## PROBLEM STATEMENT
The first line of the data below and every line after it, through the one with "Ministro de Economía", must be transcribed without change.

## TASK INPUT
· · ·

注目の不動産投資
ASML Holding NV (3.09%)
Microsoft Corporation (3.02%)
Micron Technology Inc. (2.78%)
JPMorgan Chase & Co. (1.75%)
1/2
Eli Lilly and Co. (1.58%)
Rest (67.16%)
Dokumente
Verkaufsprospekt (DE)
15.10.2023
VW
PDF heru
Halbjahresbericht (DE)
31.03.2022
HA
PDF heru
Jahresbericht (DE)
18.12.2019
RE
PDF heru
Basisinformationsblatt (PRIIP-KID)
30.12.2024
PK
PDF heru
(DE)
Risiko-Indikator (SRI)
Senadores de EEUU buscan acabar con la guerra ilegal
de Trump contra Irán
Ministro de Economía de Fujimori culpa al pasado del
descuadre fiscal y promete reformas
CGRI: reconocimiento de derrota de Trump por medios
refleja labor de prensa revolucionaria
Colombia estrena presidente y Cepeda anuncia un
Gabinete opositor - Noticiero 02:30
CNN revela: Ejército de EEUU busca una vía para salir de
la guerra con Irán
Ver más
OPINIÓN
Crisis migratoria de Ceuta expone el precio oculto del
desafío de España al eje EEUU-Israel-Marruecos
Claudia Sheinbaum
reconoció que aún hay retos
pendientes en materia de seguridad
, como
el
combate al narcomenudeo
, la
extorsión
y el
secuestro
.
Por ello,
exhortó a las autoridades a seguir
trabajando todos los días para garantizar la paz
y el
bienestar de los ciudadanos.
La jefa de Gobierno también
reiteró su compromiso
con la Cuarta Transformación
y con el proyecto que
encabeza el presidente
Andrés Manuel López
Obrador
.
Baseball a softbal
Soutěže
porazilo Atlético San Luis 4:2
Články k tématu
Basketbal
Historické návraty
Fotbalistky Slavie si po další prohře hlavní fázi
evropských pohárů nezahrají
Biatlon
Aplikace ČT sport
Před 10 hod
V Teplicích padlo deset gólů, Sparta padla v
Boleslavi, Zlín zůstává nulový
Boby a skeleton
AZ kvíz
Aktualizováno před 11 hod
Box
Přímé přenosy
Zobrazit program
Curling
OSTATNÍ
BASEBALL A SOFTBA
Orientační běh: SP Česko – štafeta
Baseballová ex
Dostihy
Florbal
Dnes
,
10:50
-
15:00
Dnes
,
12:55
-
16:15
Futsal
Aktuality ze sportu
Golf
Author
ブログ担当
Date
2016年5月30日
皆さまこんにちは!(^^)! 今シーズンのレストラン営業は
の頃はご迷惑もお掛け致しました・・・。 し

· · ·

## EXERCISE SOLUTION
注目の不動産投資
ASML Holding NV (3.09%)
Microsoft Corporation (3.02%)
Micron Technology Inc. (2.78%)
JPMorgan Chase & Co. (1.75%)
1/2
Eli Lilly and Co. (1.58%)
Rest (67.16%)
Dokumente
Verkaufsprospekt (DE)
15.10.2023
VW
PDF heru
Halbjahresbericht (DE)
31.03.2022
HA
PDF heru
Jahresbericht (DE)
18.12.2019
RE
PDF heru
Basisinformationsblatt (PRIIP-KID)
30.12.2024
PK
PDF heru
(DE)
Risiko-Indikator (SRI)
Senadores de EEUU buscan acabar con la guerra ilegal
de Trump contra Irán
Ministro de Economía de Fujimori culpa al pasado del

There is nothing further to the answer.